Opening up our work allows us to better build collaborative networks for intellectual, social, and political support. By sharing with each other, we can make the enterprise of social science stronger partly because the work will be better, and partly because we will have a greater pool of shared resources on which to draw in response to the opposition we may face from skeptical or hostile publics. Of course, this is easier said than done, but that’s the basis for our optimism on openness.
That’s why we created SocArXiv, but SocArXiv is not a social movement or a political party; there is no ideological test for entry. It’s a tool and a platform that we can use to make our work better. We want to help you use it to make your work better, too, and we’d love to hear from you how we can do that together.
One thought on “Authority, openness, and the soft sciences”
I don’t think it’s about non-social-scientists caring more about the research process. Like with many things, although many people might agree with the ideals of open scholarship and would prefer it, that alone is not enough to make most people actively change their ways, especially if they’d only be part of a minority doing so.

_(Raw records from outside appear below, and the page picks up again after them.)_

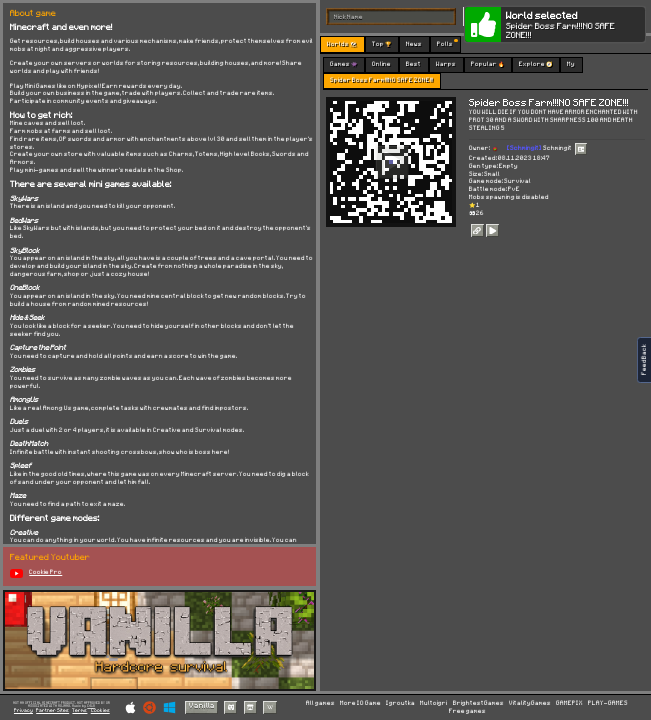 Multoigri (433, 703)
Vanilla (202, 706)
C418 (91, 706)
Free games (467, 711)
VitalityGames (530, 703)
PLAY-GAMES (608, 703)
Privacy (23, 710)
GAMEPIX (569, 703)
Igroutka (400, 703)
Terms (79, 710)
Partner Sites (52, 710)
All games (320, 703)
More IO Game (360, 703)
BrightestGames (478, 703)
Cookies (100, 710) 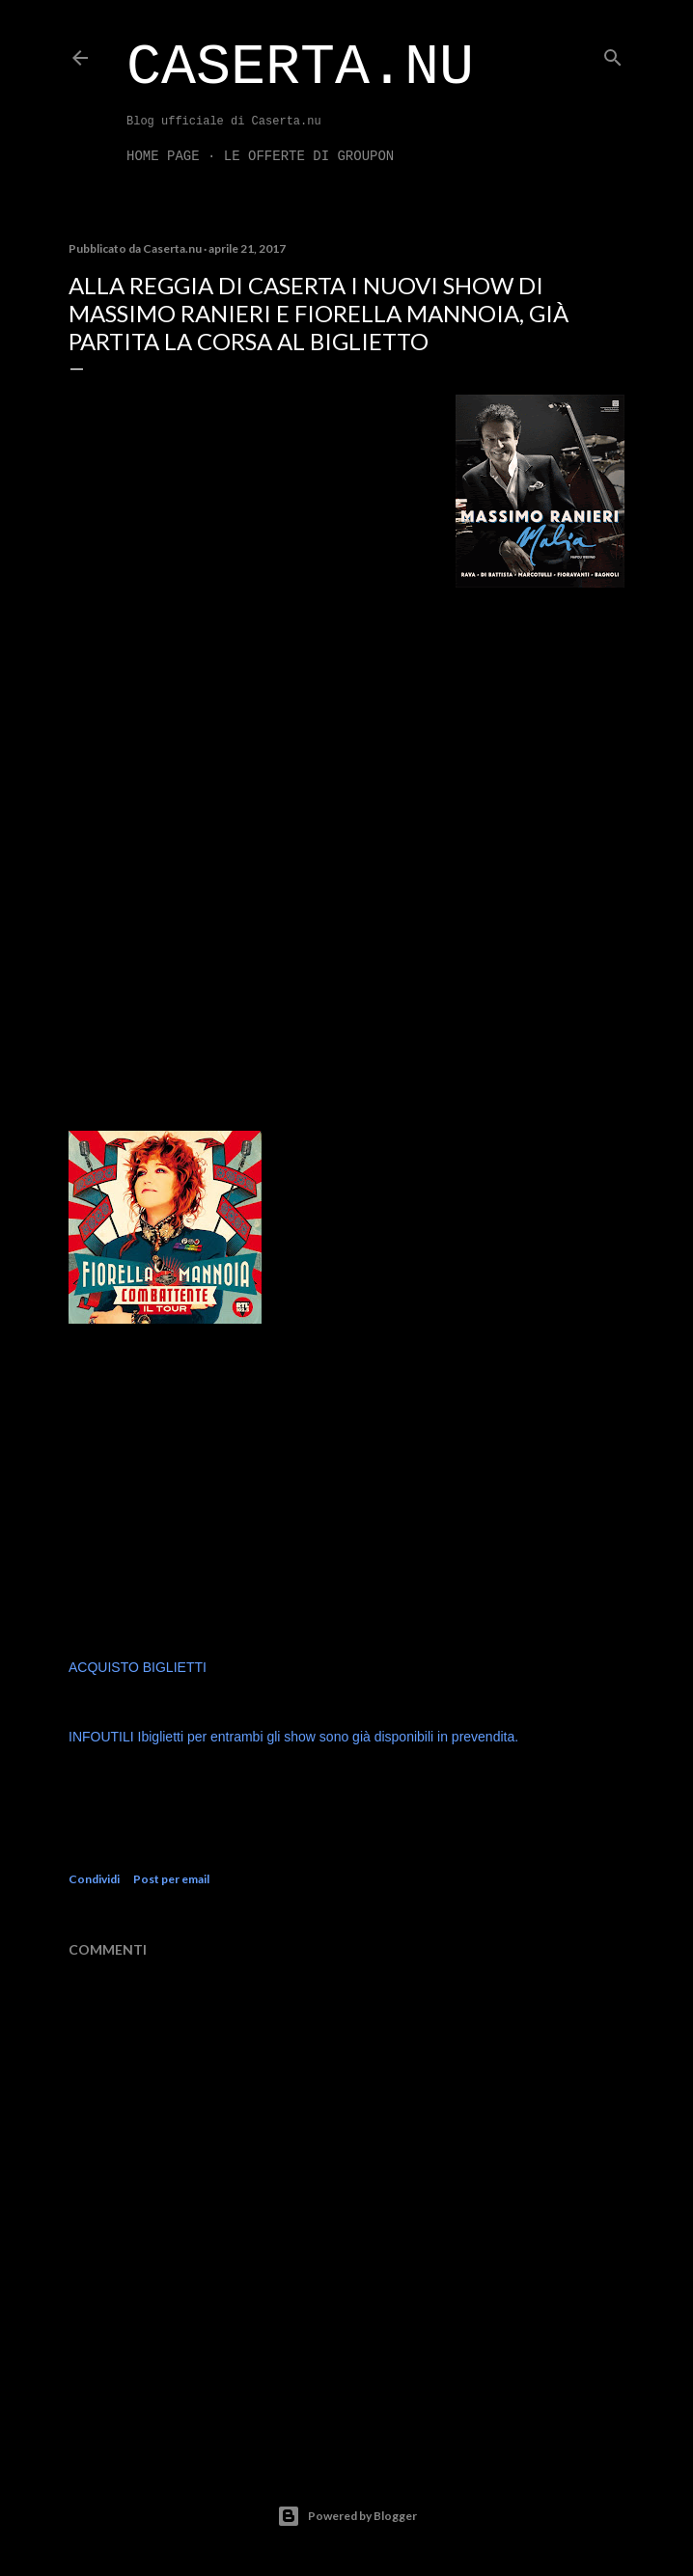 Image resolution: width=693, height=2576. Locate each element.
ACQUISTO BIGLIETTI (138, 1667)
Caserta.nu (300, 67)
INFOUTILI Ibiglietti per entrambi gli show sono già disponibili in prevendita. (295, 1736)
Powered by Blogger (347, 2516)
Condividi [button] (94, 1879)
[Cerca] (612, 53)
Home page (163, 156)
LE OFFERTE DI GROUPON (309, 156)
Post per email (171, 1879) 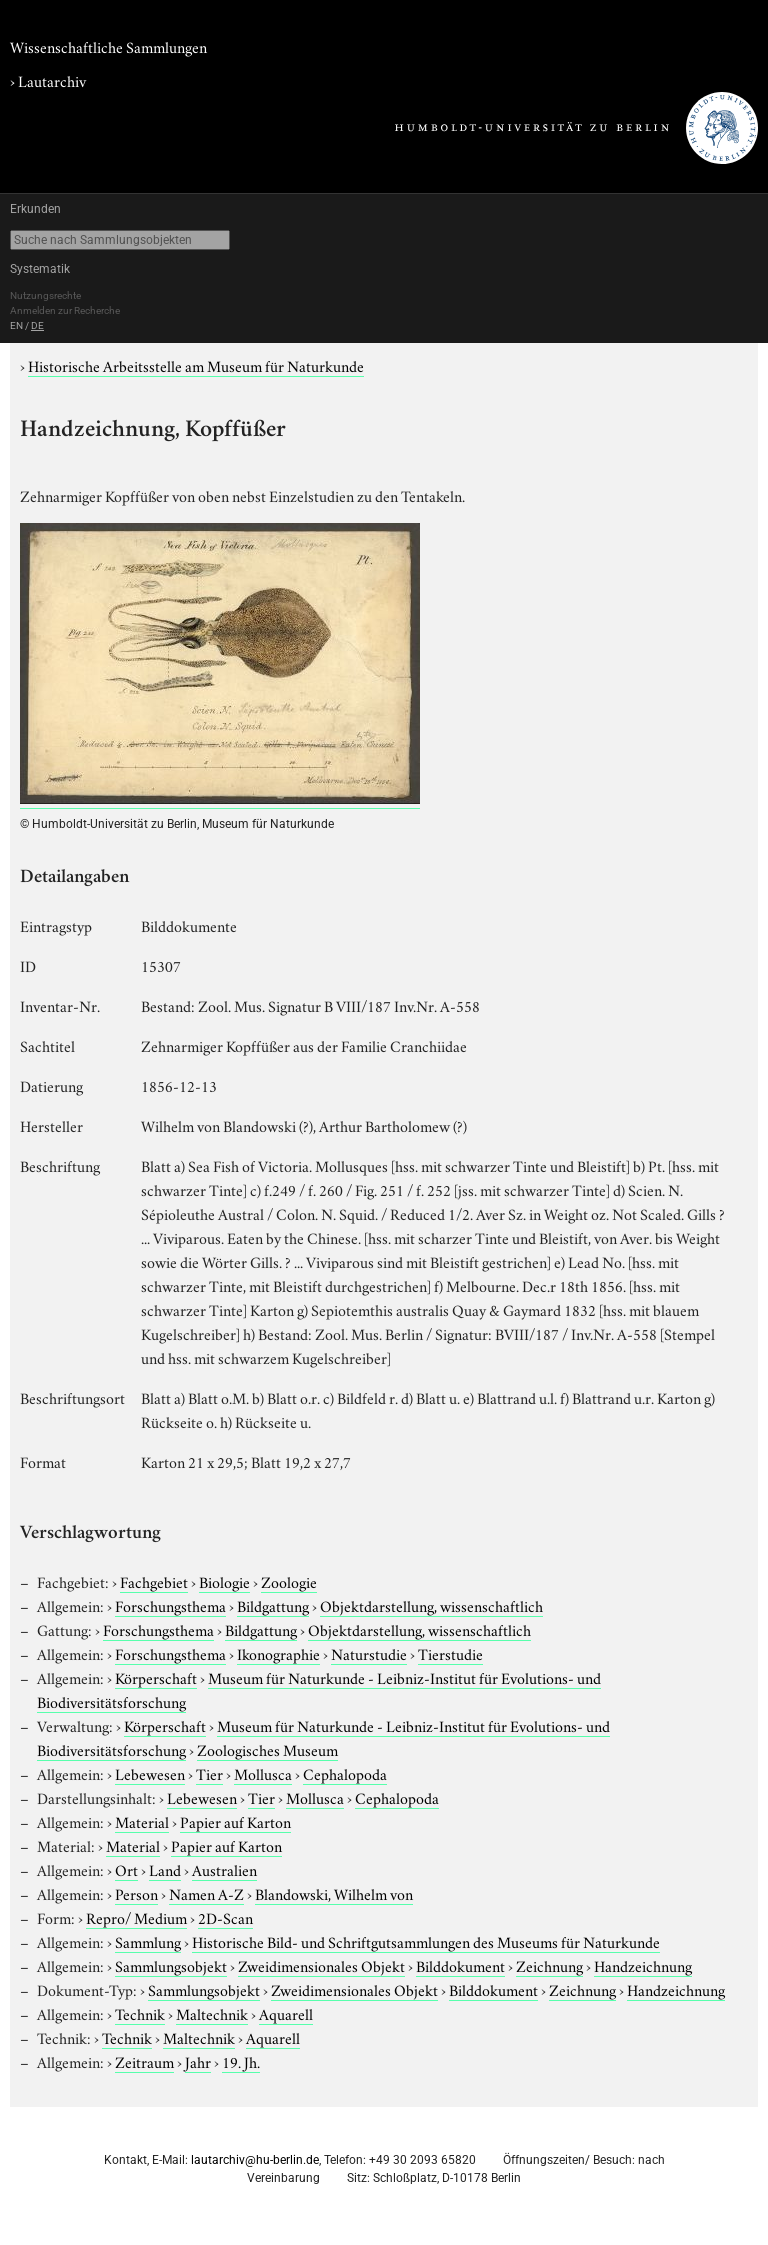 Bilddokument (460, 1965)
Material (142, 1821)
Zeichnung (549, 1965)
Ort (126, 1869)
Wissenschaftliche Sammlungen (108, 46)
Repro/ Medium (136, 1917)
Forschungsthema (170, 1605)
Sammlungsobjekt (171, 1965)
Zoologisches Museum (267, 1749)
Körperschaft (156, 1677)
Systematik (40, 269)
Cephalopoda (345, 1773)
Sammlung (148, 1941)
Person (136, 1893)
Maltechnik (212, 2013)
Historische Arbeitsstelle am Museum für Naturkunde (196, 365)
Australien (224, 1869)
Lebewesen (150, 1773)
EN (16, 325)
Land (165, 1869)
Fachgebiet (154, 1581)
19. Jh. (241, 2061)
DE (37, 325)
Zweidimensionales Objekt (321, 1965)
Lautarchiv (52, 80)
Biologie (224, 1581)
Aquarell (286, 2013)
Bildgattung (273, 1605)
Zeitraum (144, 2061)
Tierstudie (450, 1653)
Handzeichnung (643, 1965)
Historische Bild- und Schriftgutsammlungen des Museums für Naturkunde (426, 1941)
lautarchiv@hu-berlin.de (255, 2160)
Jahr (198, 2061)
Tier (209, 1773)
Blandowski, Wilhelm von (334, 1893)
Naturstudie (369, 1653)
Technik (140, 2013)
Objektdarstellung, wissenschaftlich (431, 1605)
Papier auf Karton (235, 1821)
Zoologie (289, 1581)
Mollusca (263, 1773)
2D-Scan (225, 1917)
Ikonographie (278, 1653)
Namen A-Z (206, 1893) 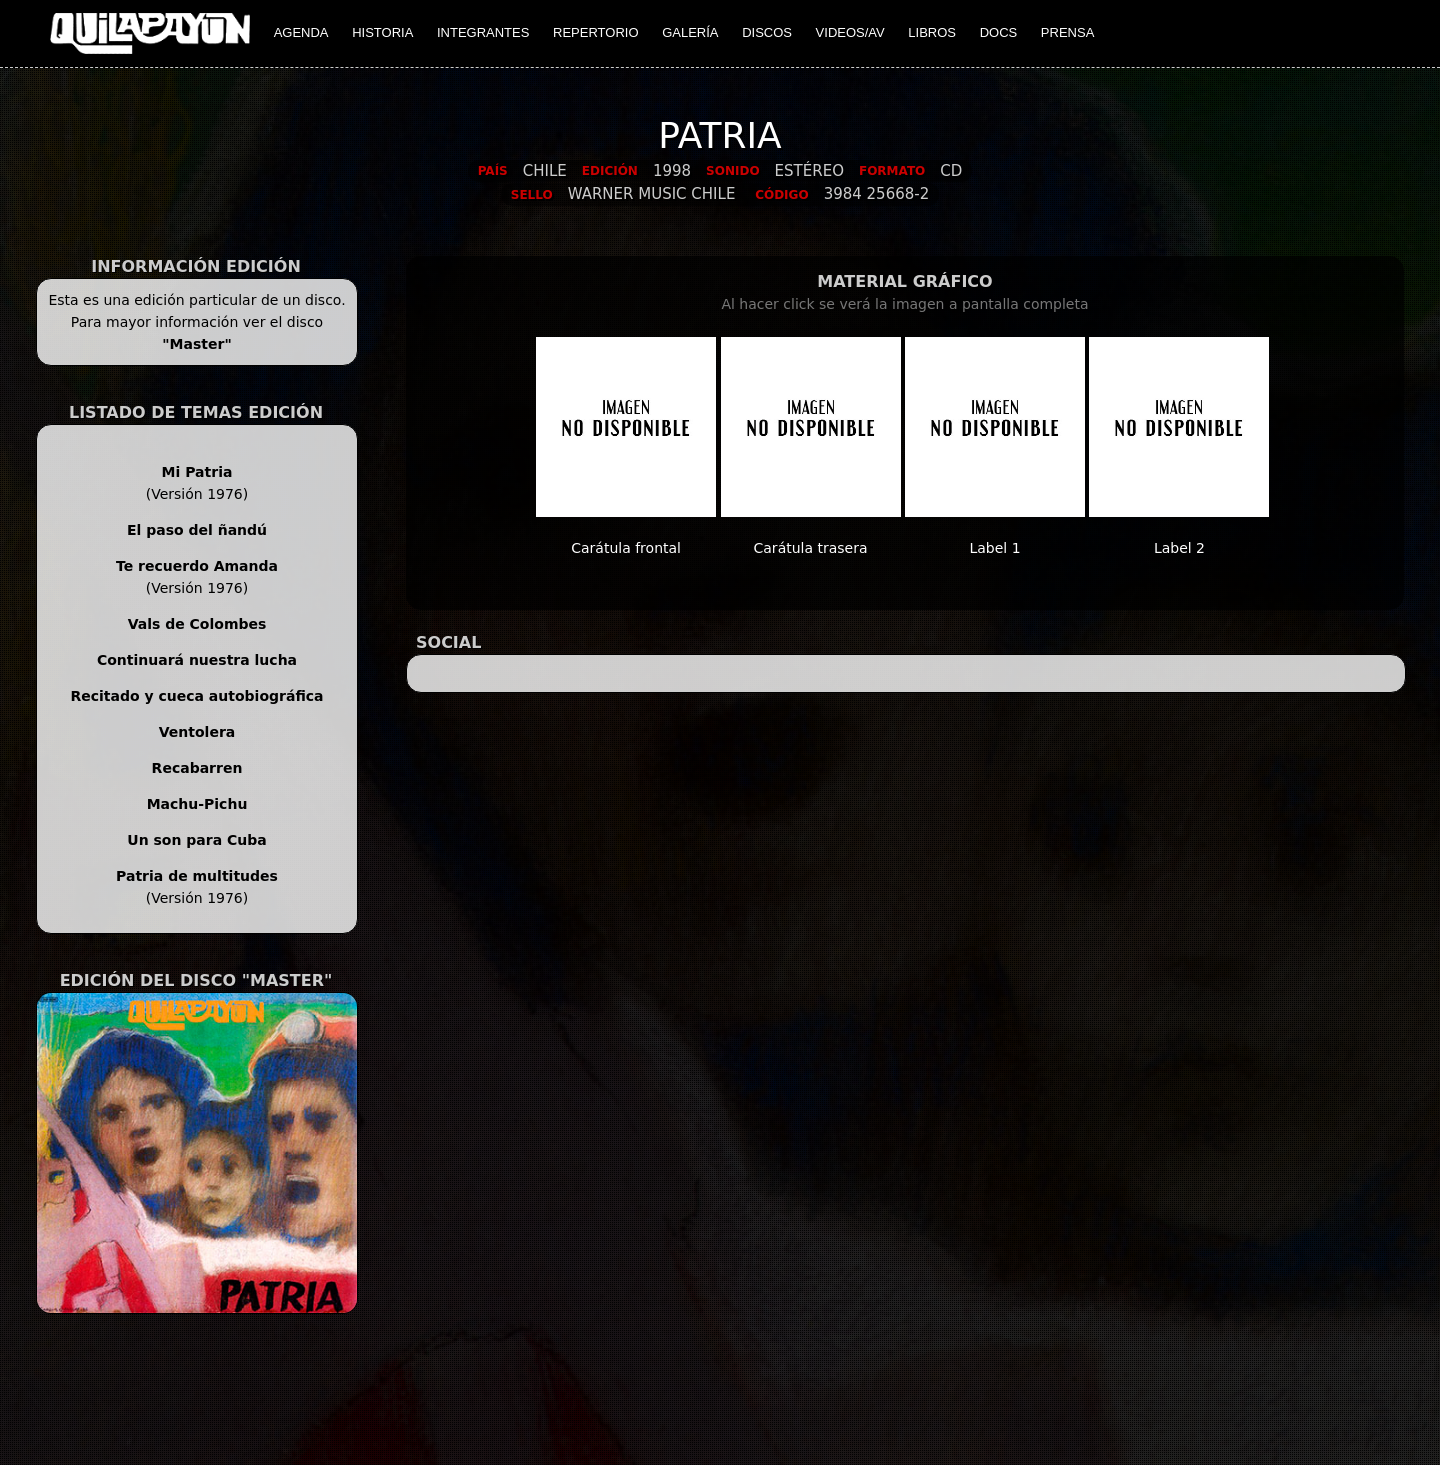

The main reason, in my view, is that there are other, personal benefits to them to sharing. The odds of being scooped are often relatively high, not due to people “stealing” your work, but due to them coming to the same conclusions around the same time. And I’m sure there’s a few other benefits to the share-quickly-and-widely mentality for individual research, other than being morally right. That it just so happens to be better for science at large is “just” a nice side-effect.
I think that’s a prerequisite for any idealistic effort: make it clear what’s in it for you when you participate.
An interesting project to watch in that regard, at this moment, is Firefox. It’s always been the “morally superior” way to consume the web, but that didn’t prevent it from losing a lot of market share to Google’s Chrome, which was a lot faster and therefore more pleasant to use. Mozilla (the organisation behind Firefox) has since invested a lot of effort into making Firefox faster, resulting in a massively faster version earlier this week. They understand the above, and their marketing message is that you can now have both: an experience that is at least as good (or even better) as with Chrome, _and_ the fuzzy feeling of Doing Your Part.
That, I think, is an example for all of us. Mention why it’s better to use , but also emphasize what’s in it for the author.